From: Ingo Molnar <mingo@elte.hu>

This is the latest version of the scheduler cache-hot-auto-tune patch.

The first problem was that detection time scaled with O(N^2), which is
unacceptable on larger SMP and NUMA systems. To solve this:

- I've added a 'domain distance' function, which is used to cache
  measurement results. Each distance is only measured once. This means
  that e.g. on NUMA distances of 0, 1 and 2 might be measured, on HT
  distances 0 and 1, and on SMP distance 0 is measured. The code walks
  the domain tree to determine the distance, so it automatically follows
  whatever hierarchy an architecture sets up. This cuts down on the boot
  time significantly and removes the O(N^2) limit. The only assumption
  is that migration costs can be expressed as a function of domain
  distance - this covers the overwhelming majority of existing systems,
  and is a good guess even for more assymetric systems.

  [ People hacking systems that have assymetries that break this
    assumption (e.g. different CPU speeds) should experiment a bit with
    the cpu_distance() function. Adding a ->migration_distance factor to
    the domain structure would be one possible solution - but lets first
    see the problem systems, if they exist at all. Lets not overdesign. ]

Another problem was that only a single cache-size was used for measuring
the cost of migration, and most architectures didnt set that variable
up. Furthermore, a single cache-size does not fit NUMA hierarchies with
L3 caches and does not fit HT setups, where different CPUs will often
have different 'effective cache sizes'. To solve this problem:

- Instead of relying on a single cache-size provided by the platform and
  sticking to it, the code now auto-detects the 'effective migration
  cost' between two measured CPUs, via iterating through a wide range of
  cachesizes. The code searches for the maximum migration cost, which
  occurs when the working set of the test-workload falls just below the
  'effective cache size'. I.e. real-life optimized search is done for
  the maximum migration cost, between two real CPUs.

  This, amongst other things, has the positive effect hat if e.g. two
  CPUs share a L2/L3 cache, a different (and accurate) migration cost
  will be found than between two CPUs on the same system that dont share
  any caches.

(The reliable measurement of migration costs is tricky - see the source
for details.)

Furthermore i've added various boot-time options to override/tune
migration behavior.

Firstly, there's a blanket override for autodetection:

	migration_cost=1000,2000,3000

will override the depth 0/1/2 values with 1msec/2msec/3msec values.
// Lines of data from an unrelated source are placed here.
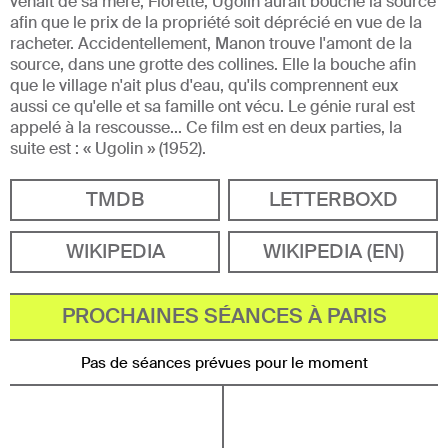
venait de sa mère, Florette, Ugolin aurait bouché la source
afin que le prix de la propriété soit déprécié en vue de la
racheter. Accidentellement, Manon trouve l'amont de la
source, dans une grotte des collines. Elle la bouche afin
que le village n'ait plus d'eau, qu'ils comprennent eux
aussi ce qu'elle et sa famille ont vécu. Le génie rural est
appelé à la rescousse... Ce film est en deux parties, la
suite est : « Ugolin » (1952).
TMDB
LETTERBOXD
WIKIPEDIA
WIKIPEDIA (EN)
PROCHAINES SÉANCES À PARIS
Pas de séances prévues pour le moment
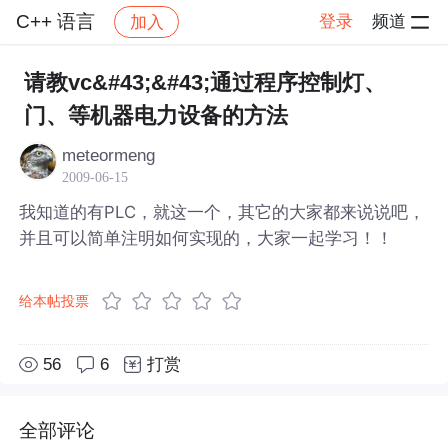
C++ 语言
登录
频道
加入
帖子详情
社区
C++ 语言
请教vc&#43;&#43;通过程序控制灯、
门、等机器电力设备的方法
meteormeng
2009-06-15
我知道的有PLC，就这一个，其它的大家都来说说吧，
并且可以简单注明如何实现的，大家一起学习！！
给本帖投票
56
6
打赏
全部评论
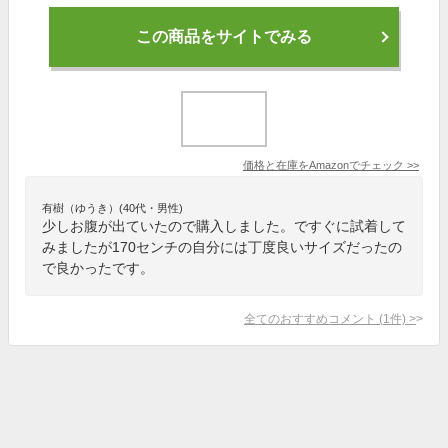
この商品をサイトでみる
価格と在庫を
Amazon
でチェック
>>
有樹（ゆうき）(40代・男性)
少しお腹が出ていたので購入しました。ですぐに試着して
みましたが170センチの自分には丁度良いサイズだったの
で良かったです。
全てのおすすめコメント
(
1
件)
>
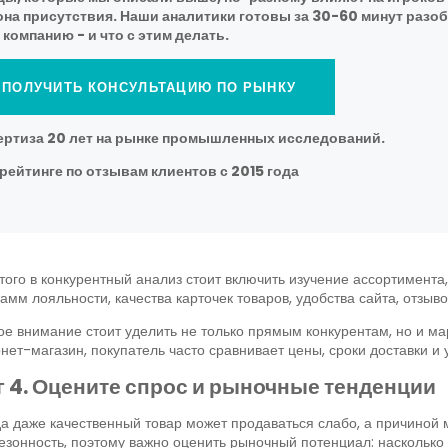
она присутствия. Наши аналитики готовы за 30-60 минут разобр
компанию - и что с этим делать.
ПОЛУЧИТЬ КОНСУЛЬТАЦИЮ ПО РЫНКУ
ертиза 20 лет на рынке промышленных исследований.
рейтинге по отзывам клиентов с 2015 года
того в конкурентный анализ стоит включить изучение ассортимента, 
амм лояльности, качества карточек товаров, удобства сайта, отзы
е внимание стоит уделить не только прямым конкурентам, но и ма
нет-магазин, покупатель часто сравнивает цены, сроки доставки 
 4. Оцените спрос и рыночные тенденции
а даже качественный товар может продаваться слабо, а причиной 
езонность, поэтому важно оценить рыночный потенциал: насколько 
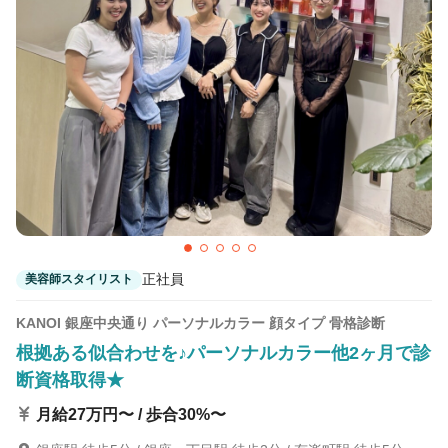
カラーリスト
フロント・レセプション
ヘアメイク・美容部員
アイリスト
ネイリスト
エステティシャン
講師・インストラクター
営業・販売スタッフ・その他
雇用形態
正社員
契約社員・パート
正社員
美容師スタイリスト
業務委託・フリーランス
紹介・派遣
KANOI 銀座中央通り パーソナルカラー 顔タイプ 骨格診断
詳細条件
根拠ある似合わせを♪パーソナルカラー他2ヶ月で診
断資格取得★
ブランクOK
詳細条件を変更
月給27万円〜 / 歩合30%〜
Secondly, there's a global factor that can be used to increase (or
decrease) the autodetected values:

	migration_factor=120

will increase the autodetected values by 20%. This option is useful to
tune things in a workload-dependent way - e.g. if a workload is
cache-insensitive then CPU utilization can be maximized by specifying
migration_factor=0.

I've tested the autodetection code quite extensively on x86, on 3
P3/Xeon/2MB, and the autodetected values look pretty good:

Dual Celeron (128K L2 cache):

 ---------------------
 migration cost matrix (max_cache_size: 131072, cpu: 467 MHz):
 ---------------------
           [00]    [01]
 [00]:     -     1.7(1)
 [01]:   1.7(1)    -
 ---------------------
 cacheflush times [2]: 0.0 (0) 1.7 (1784008)
 ---------------------

Here the slow memory subsystem dominates system performance, and even
though caches are small, the migration cost is 1.7 msecs.

Dual HT P4 (512K L2 cache):

 ---------------------
 migration cost matrix (max_cache_size: 524288, cpu: 2379 MHz):
 ---------------------
           [00]    [01]    [02]    [03]
 [00]:     -     0.4(1)  0.0(0)  0.4(1)
 [01]:   0.4(1)    -     0.4(1)  0.0(0)
 [02]:   0.0(0)  0.4(1)    -     0.4(1)
 [03]:   0.4(1)  0.0(0)  0.4(1)    -
 ---------------------
 cacheflush times [2]: 0.0 (33900) 0.4 (448514)
 ---------------------

Here it can be seen that there is no migration cost between two HT
siblings (CPU#0/2 and CPU#1/3 are separate physical CPUs). A fast memory
system makes inter-physical-CPU migration pretty cheap: 0.4 msecs.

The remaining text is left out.